A vice president in an $80 million company was considered to be a high potential hire. His leadership wanted to provide him with as much support to succeed as possible, which is how he and I met.
He was completely competent and a subject matter expert in digital marketing. Unlike marketing in the ‘old days’ digital marketing touches every part of an organization. From sales to finance, from human resources to operations, from global to local, digital marketing is an effective way to engage with all stakeholders of an organization. However, this poses a problem: Where should digital marketing sit within an organization? Where can digital marketing have the best fit?
In this case, digital marketing and, hence, my client were housed directly under the chief marketing officer. For internal reasons, the CMO decided to move digital marketing under operations. Announcing this to my client caused immediate frustration. My client didn’t believe that reporting into operations was a good choice because operations had no expertise in digital marketing.
At the end of the day, it doesn’t really matter where digital marketing is housed. What did matter, however, is the fact that this announcement left my client feeling immediately demotivated. He felt misunderstood, not included, not heard, and not consulted in the decision. In addition he felt sidelined.

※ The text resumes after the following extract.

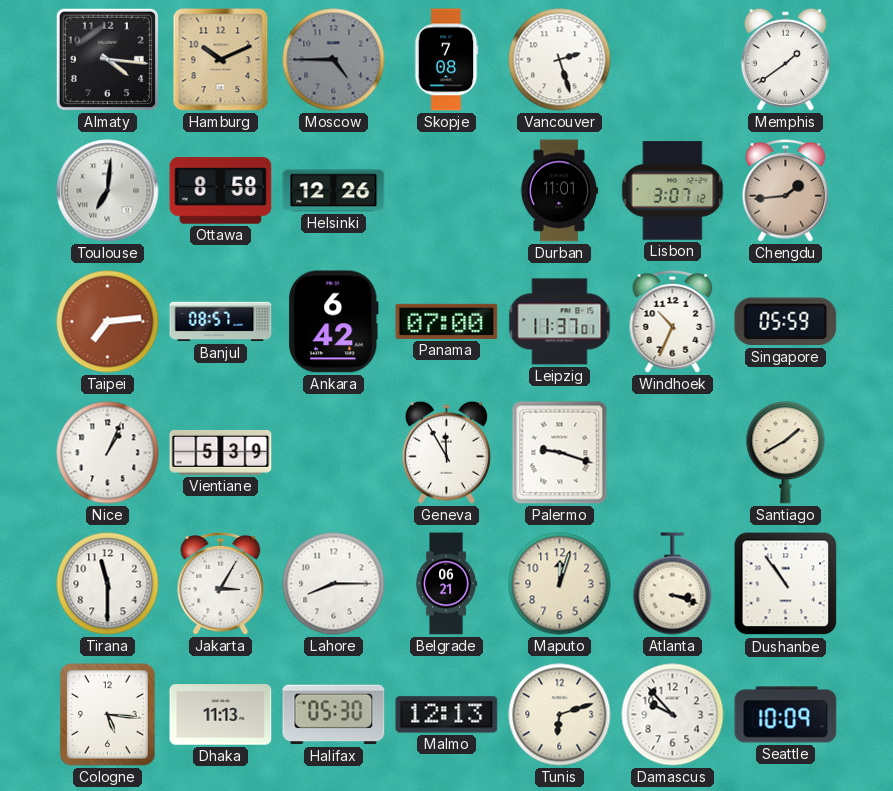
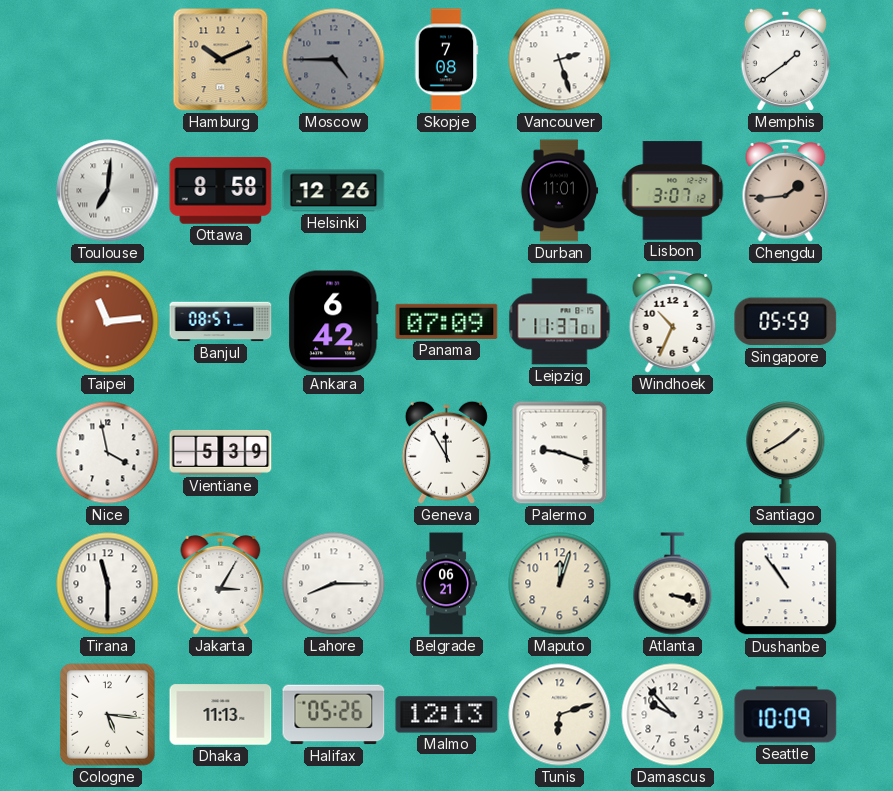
Almaty: 4:16 -> none
Taipei: 7:14 -> 11:14
Panama: 07:00 -> 07:09
Nice: 1:04 -> 3:58
Halifax: 05:30 -> 05:26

He was angry and disappointed. He immediately asked for a severance package, which the CMO rejected. But he also wasn’t willing to resign. He had a wife and children at home and he couldn’t afford to not have monthly income. This was the scenario presented to me in the coaching conversation. What to do?

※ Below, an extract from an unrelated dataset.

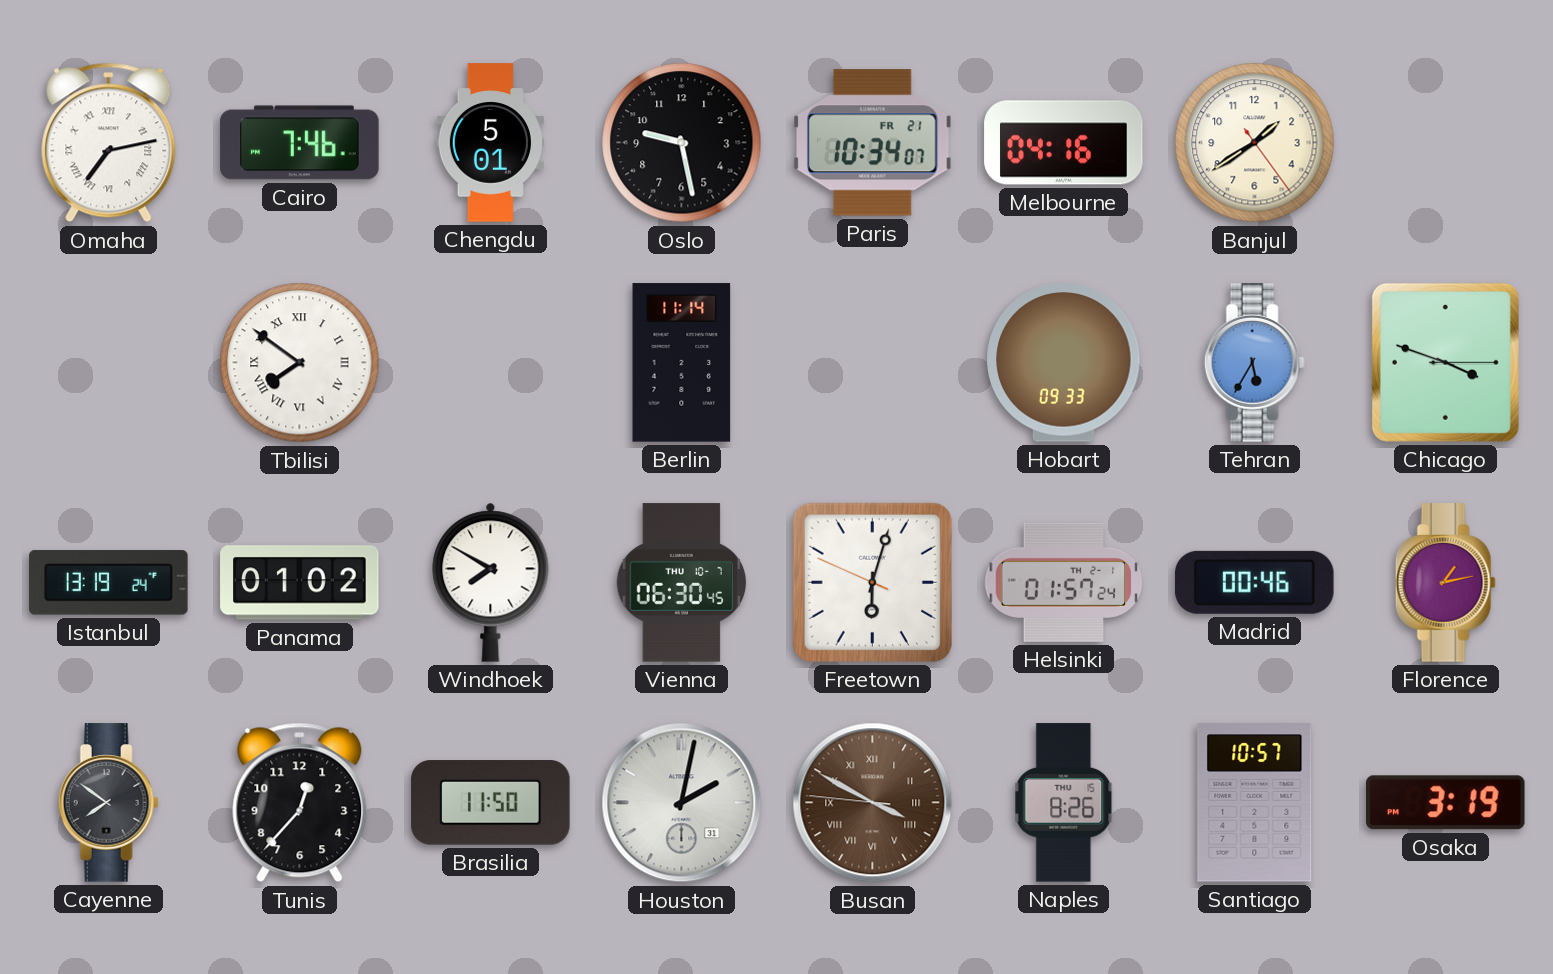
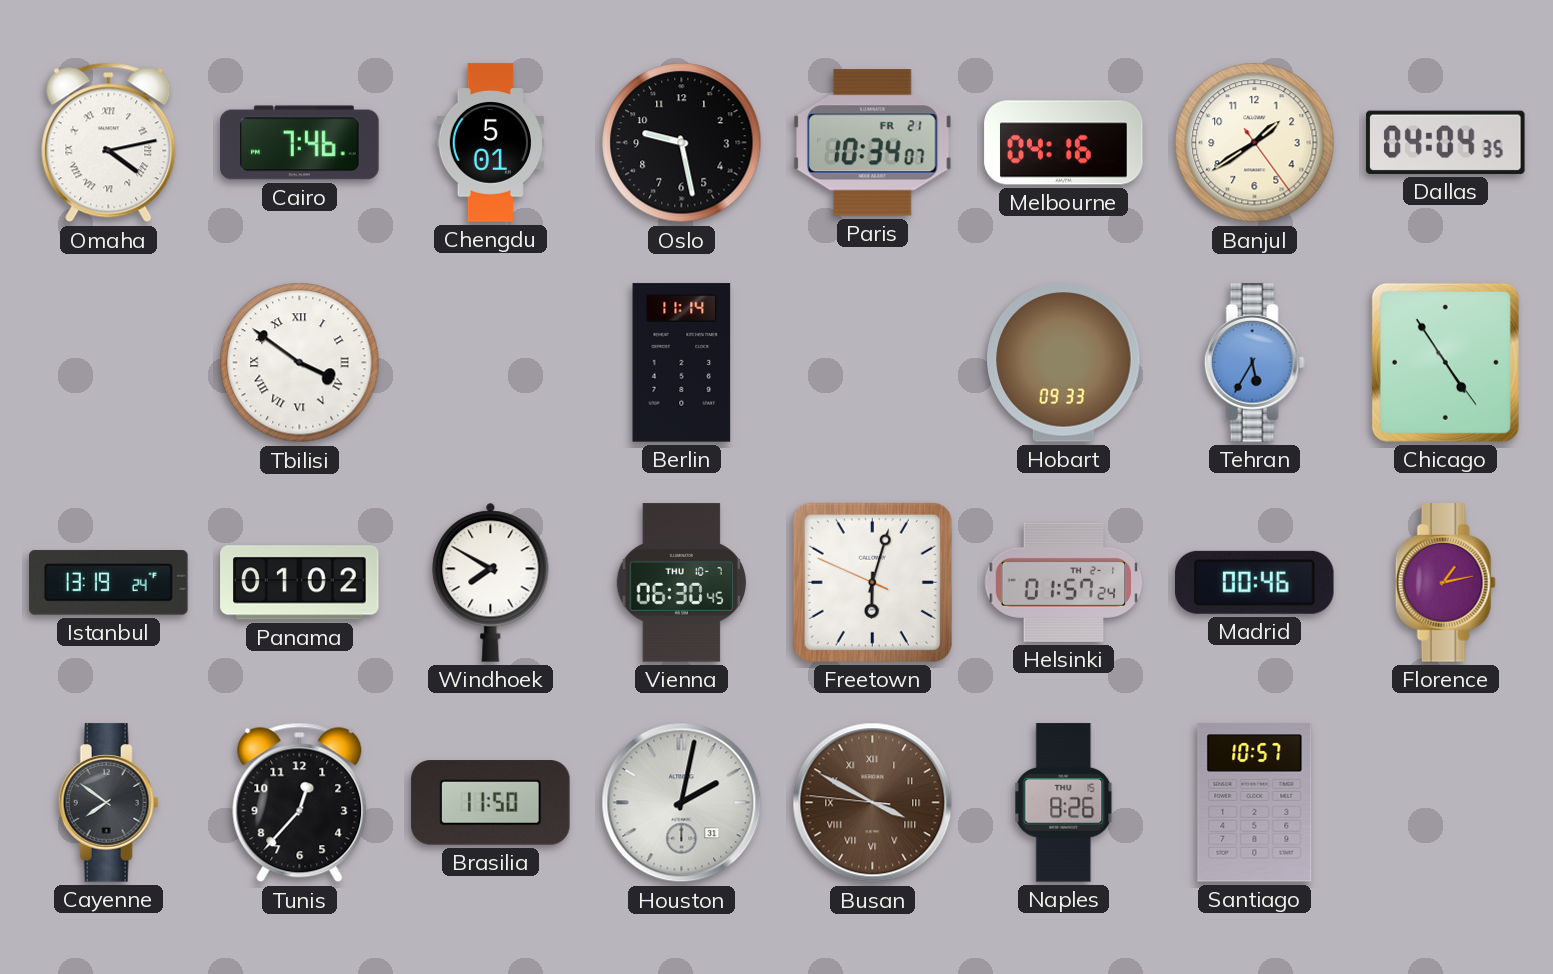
Omaha: 7:13 -> 4:13
Dallas: none -> 04:04
Tbilisi: 7:51 -> 3:51
Chicago: 3:48 -> 4:54
Osaka: 3:19 -> none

We engaged in a conversation to clarify the context especially around the edges. What was my client’s understanding of the situation? What had he not mentioned to me that might impact the available options?

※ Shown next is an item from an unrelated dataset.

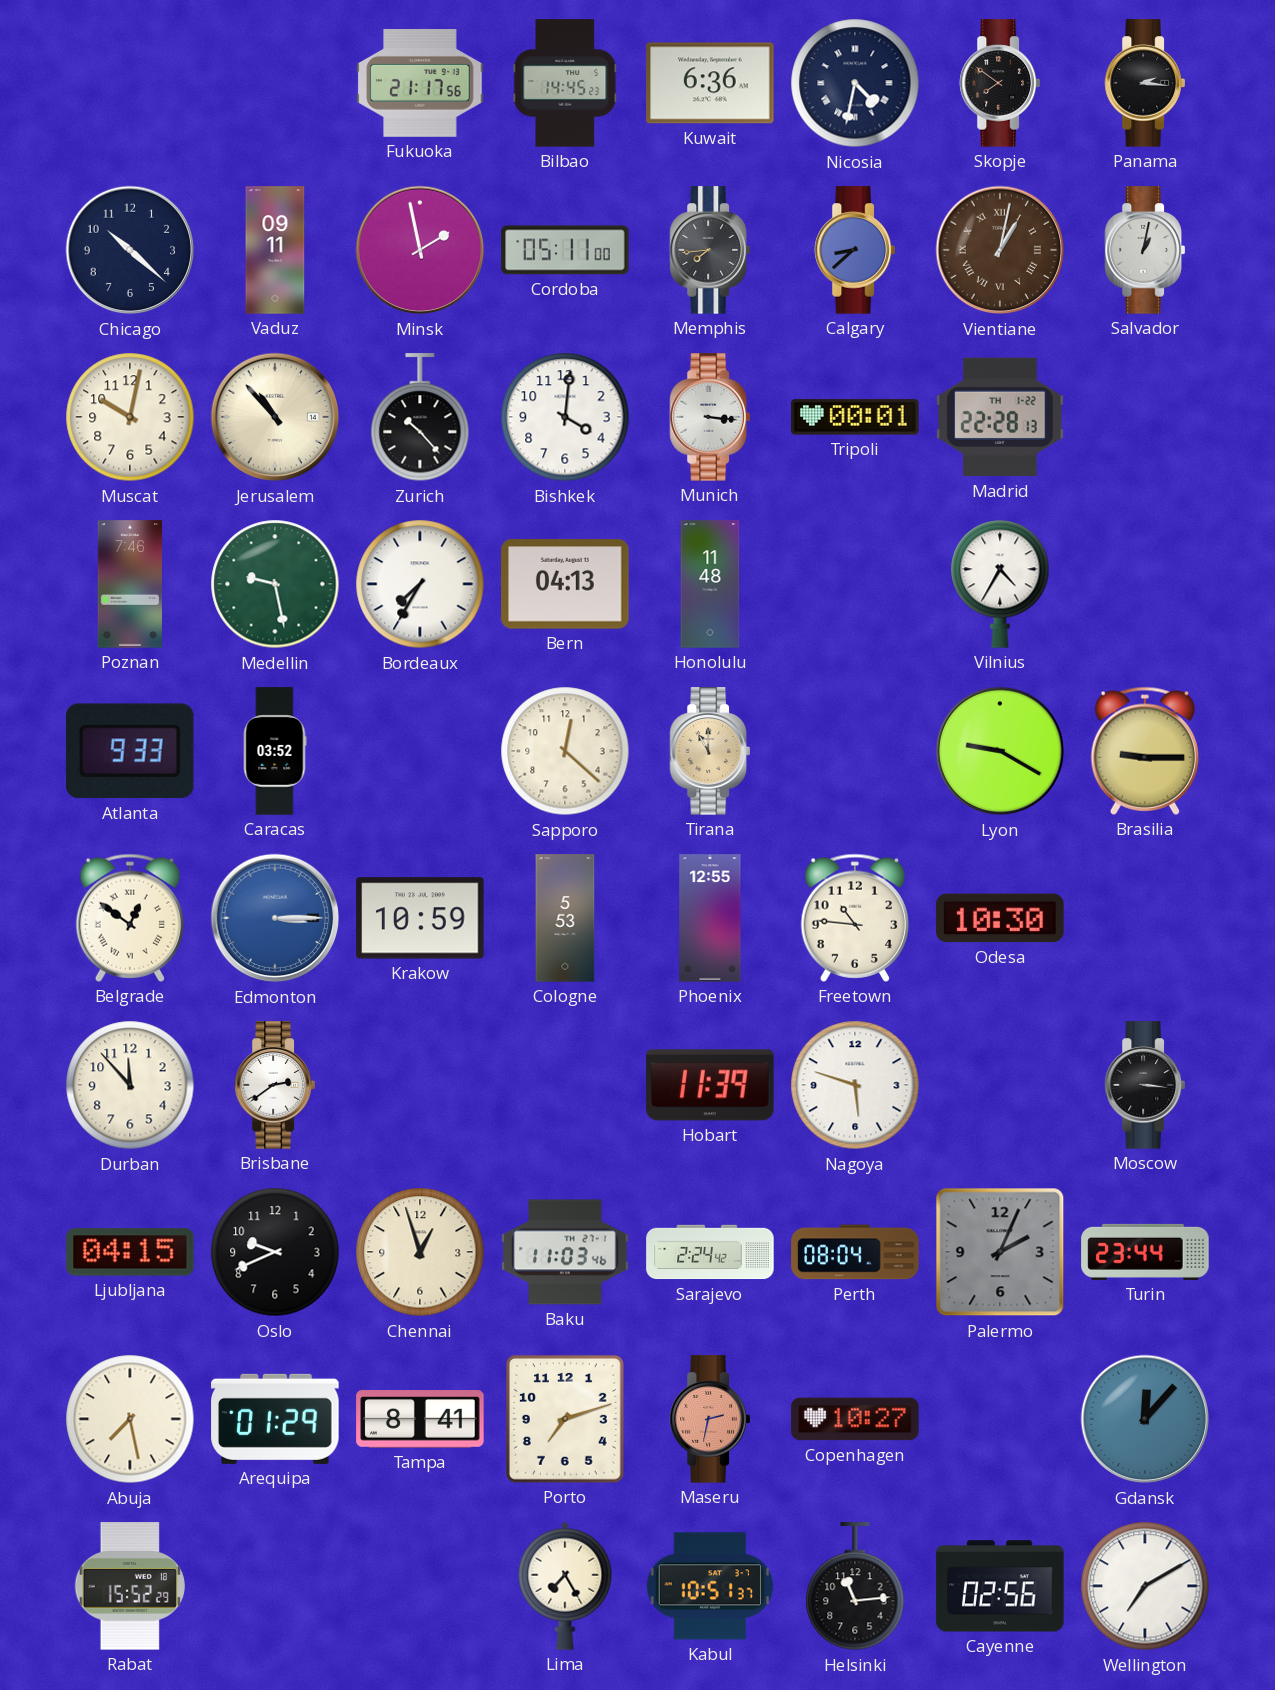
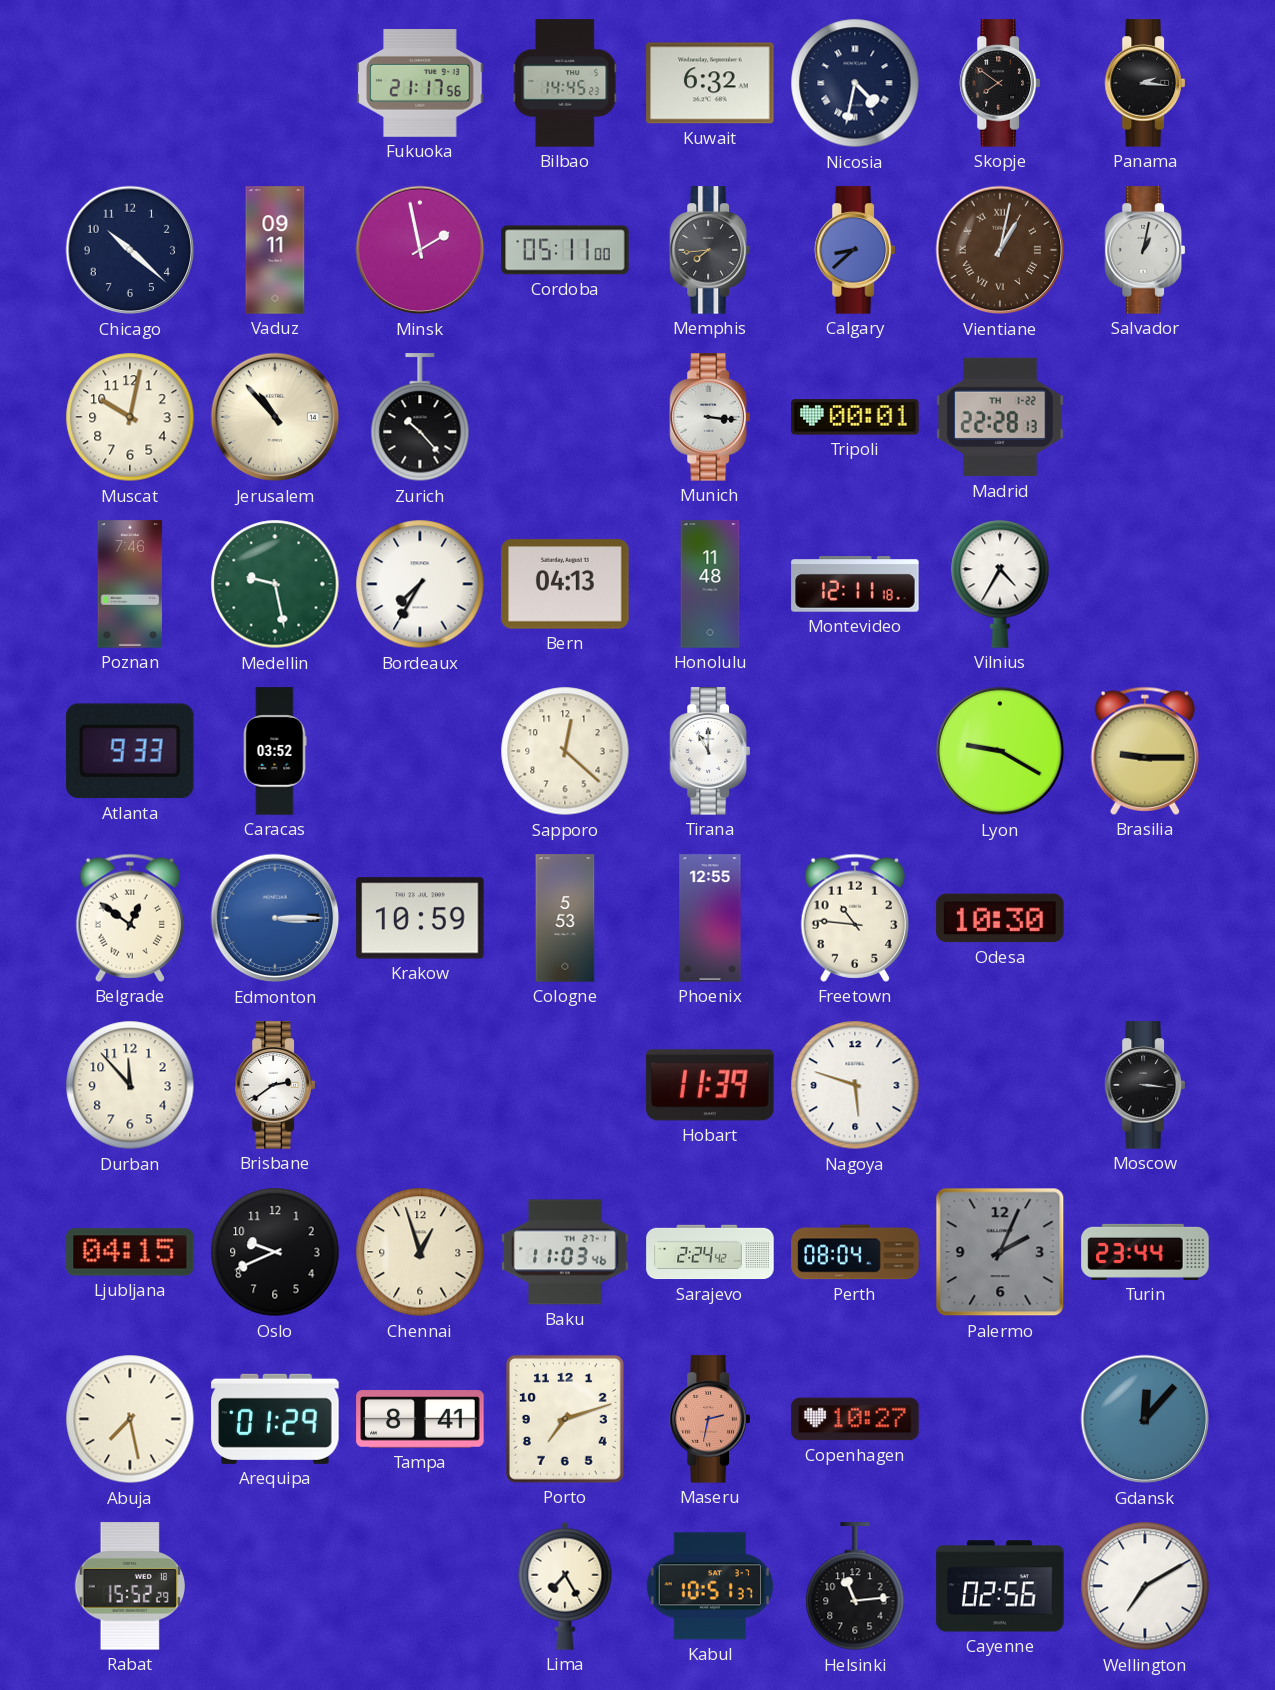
Kuwait: 6:36 -> 6:32
Bishkek: 4:01 -> none
Montevideo: none -> 12:11
Tirana dial: champagne -> white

Next we went through all available options we could think of:
A) Follow CMO’s decision and report to operations
B) Follow up with CMO to influence and persuade her to change her mind
C) Speak with HR to clarify other options not previously considered
This scenario is not uncommon. It happens daily in corporations. Restructuring is the norm not the exception. But once a decision is announced, how do you respond to it in a way that moves you forward? It’s easy if you agree with the decision, but what if you don’t?
So, here is what transpired: The VP reached out to someone in HR, who listened, but really couldn’t do anything. The decision was clearly with the CMO.
It was time to make a decision. It became clear that working under operations was not a viable option for my client. He was also pretty certain that he would be unable to persuade his CMO to change her mind.
So what did he do?
The executive spoke with his future boss, the head of operations. He skillfully used leverage by openly and honestly communicated his decision. He would move over to operations, but spend the next 6-9 months looking for another job. Can you imagine how excited his new boss must have been?
His future boss immediately went to the CMO describing the situation which resulted in the CMO reconsidering her decision. I don’t know yet how the story ends. Watch for a potential follow-up.
By being authentic and real with his future boss, my client was able to find an ally. Two people, and potentially three if you include HR, have a better chance of influencing than one alone. Leverage is powerful.
Following is a blueprint of the steps to take to use leverage to influence
- Gain clarity
- Identify options
- Take the first step
- Take action
- Leverage – use alliances to influence
Where can you use this in your own life?